SUMMARY PARAGRAPH for SCS22
SCS22 encodes a VAP (VAMP/synaptobrevin-associated protein) family member that appears to play a minor role in the regulation of phospholipid biosynthesis (1). Scs22p has sequence similarity with Scs2p, a type II membrane protein (5, 6) that regulates intracellular lipid traffic and phospholipid biosynthesis (6). Strains deleted for SCS2 have a conditional inositol auxotrophy that can be suppressed by overexpression of the rate-limiting enzyme in inositol synthesis (INO1) (5), or by deletion of genes in the CDP-choline pathway (CKI1, PCT1, and CPT1) (7), while strains deleted for SCS22 alone do not exhibit an inositol auxotrophy (1). However, scs2 scs22 double mutants have a more severe phenotype than scs2 single mutants, suggesting a parallel function for SCS22 (1). Strains deleted for SCS2 also have a telomere silencing defect (8). However, strains deleted for SCS22 are not defective for silencing at the telomere, nor do they modify the silencing defect of an scs2 single mutant (8).
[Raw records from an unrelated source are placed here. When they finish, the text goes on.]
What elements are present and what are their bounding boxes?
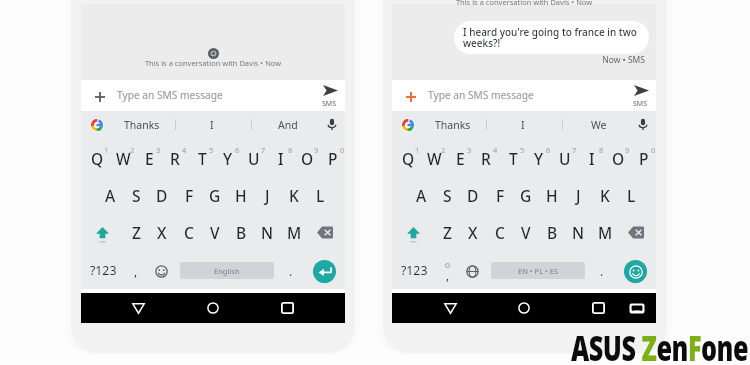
button[interactable]: X: [460, 213, 486, 251]
button[interactable]: Home: [507, 293, 541, 323]
button[interactable]: Enter: [313, 260, 336, 283]
button[interactable]: J: [565, 176, 591, 214]
button[interactable]: Send SMS: [628, 84, 656, 107]
button[interactable]: Q: [395, 139, 421, 177]
staticText: H: [546, 185, 558, 206]
button[interactable]: .: [589, 252, 615, 290]
button[interactable]: F: [487, 176, 513, 214]
button[interactable]: ,: [123, 252, 149, 290]
button[interactable]: Send SMS: [317, 84, 345, 107]
button[interactable]: Shift: [400, 216, 426, 254]
button[interactable]: Voice input: [630, 111, 656, 138]
button[interactable]: I: [579, 139, 605, 177]
button[interactable]: M: [281, 213, 307, 251]
button[interactable]: Change language: [459, 252, 485, 290]
button[interactable]: V: [202, 213, 228, 251]
button[interactable]: Z: [434, 213, 460, 251]
button[interactable]: Add attachment: [398, 81, 424, 112]
button[interactable]: W: [421, 139, 447, 177]
button[interactable]: C: [176, 213, 202, 251]
button[interactable]: C: [487, 213, 513, 251]
button[interactable]: P: [320, 139, 346, 177]
button[interactable]: A: [408, 176, 434, 214]
button[interactable]: V: [513, 213, 539, 251]
button[interactable]: ,: [434, 252, 460, 290]
button[interactable]: P: [631, 139, 657, 177]
staticText: 3: [156, 145, 161, 155]
button[interactable]: We: [577, 111, 621, 138]
staticText: 2: [441, 145, 446, 155]
staticText: ,: [446, 267, 450, 283]
button[interactable]: S: [434, 176, 460, 214]
button[interactable]: D: [460, 176, 486, 214]
button[interactable]: O: [294, 139, 320, 177]
button[interactable]: H: [539, 176, 565, 214]
button[interactable]: E: [136, 139, 162, 177]
button[interactable]: D: [149, 176, 175, 214]
button[interactable]: T: [500, 139, 526, 177]
button[interactable]: Space: [180, 262, 274, 279]
button[interactable]: H: [228, 176, 254, 214]
button[interactable]: Emoji: [148, 252, 174, 290]
button[interactable]: O: [605, 139, 631, 177]
button[interactable]: W: [110, 139, 136, 177]
button[interactable]: X: [149, 213, 175, 251]
button[interactable]: Emoji: [624, 260, 647, 283]
button[interactable]: Backspace: [312, 213, 338, 251]
button[interactable]: U: [552, 139, 578, 177]
staticText: I heard you're going to france in two we…: [463, 25, 640, 50]
button[interactable]: K: [281, 176, 307, 214]
button[interactable]: Thanks: [424, 111, 482, 138]
button[interactable]: I: [503, 111, 543, 138]
button[interactable]: Voice input: [319, 111, 345, 138]
button[interactable]: Back: [433, 293, 467, 323]
button[interactable]: U: [241, 139, 267, 177]
button[interactable]: Space: [491, 262, 585, 279]
button[interactable]: Home: [196, 293, 230, 323]
button[interactable]: T: [189, 139, 215, 177]
button[interactable]: A: [97, 176, 123, 214]
button[interactable]: N: [565, 213, 591, 251]
button[interactable]: Recent apps: [581, 293, 615, 323]
button[interactable]: L: [307, 176, 333, 214]
button[interactable]: And: [266, 111, 310, 138]
button[interactable]: G: [513, 176, 539, 214]
button[interactable]: E: [447, 139, 473, 177]
button[interactable]: B: [539, 213, 565, 251]
staticText: English: [214, 266, 240, 276]
button[interactable]: Y: [215, 139, 241, 177]
button[interactable]: Google search: [394, 111, 422, 138]
button[interactable]: Back: [121, 293, 155, 323]
staticText: Q: [91, 148, 104, 169]
button[interactable]: Google search: [83, 111, 111, 138]
button[interactable]: G: [202, 176, 228, 214]
button[interactable]: Thanks: [113, 111, 171, 138]
staticText: 0: [340, 145, 345, 155]
button[interactable]: Switch keyboard: [620, 293, 654, 323]
button[interactable]: Backspace: [623, 213, 649, 251]
button[interactable]: Q: [84, 139, 110, 177]
button[interactable]: B: [228, 213, 254, 251]
button[interactable]: R: [473, 139, 499, 177]
button[interactable]: F: [176, 176, 202, 214]
button[interactable]: Y: [526, 139, 552, 177]
button[interactable]: I: [268, 139, 294, 177]
button[interactable]: L: [618, 176, 644, 214]
button[interactable]: N: [254, 213, 280, 251]
button[interactable]: .: [278, 252, 304, 290]
button[interactable]: Z: [123, 213, 149, 251]
button[interactable]: Recent apps: [270, 293, 304, 323]
button[interactable]: Shift: [89, 216, 115, 254]
button[interactable]: J: [254, 176, 280, 214]
button[interactable]: M: [592, 213, 618, 251]
button[interactable]: Add attachment: [87, 81, 113, 112]
button[interactable]: ?123: [396, 251, 432, 289]
button[interactable]: I: [192, 111, 232, 138]
button[interactable]: ?123: [85, 251, 121, 289]
button[interactable]: R: [162, 139, 188, 177]
button[interactable]: S: [123, 176, 149, 214]
staticText: Z: [443, 222, 452, 243]
staticText: A: [416, 185, 427, 206]
staticText: 5: [520, 145, 525, 155]
button[interactable]: K: [592, 176, 618, 214]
SCS22 has sequence similarity with three human VAP family members VAP-A (OMIM), VAP-B (OMIM) and VAP-C (OMIM) (a VAP-B splicing variant) (9) that are involved in recruiting FFAT (two phenylalanines (FF) in an Acidic Tract)-motif containing lipid-binding proteins to the ER similar to the SCS2 protein in yeast (10, 1, 6). Human VAP family members have also been implicated in both vesicular trafficking and organization of microtubule networks (references found within 11). The human VAP-A gene can partially complement the function of yeast VAPs by rescuing the inositol auxotrophy of an scs2 scs22 double mutant under less stringent conditions, and this rescue is dependent upon the integrity of the FFAT-binding region of VAP-A (1). Mutations in the human VAP-B gene cause atypical amyotrophic lateral sclerosis (ALS) type 8 (a neurodegenerative disease also known as Lou Gehrig's disease; OMIM), and late-onset spinal muscular atrophy (SMA) (OMIM) (12).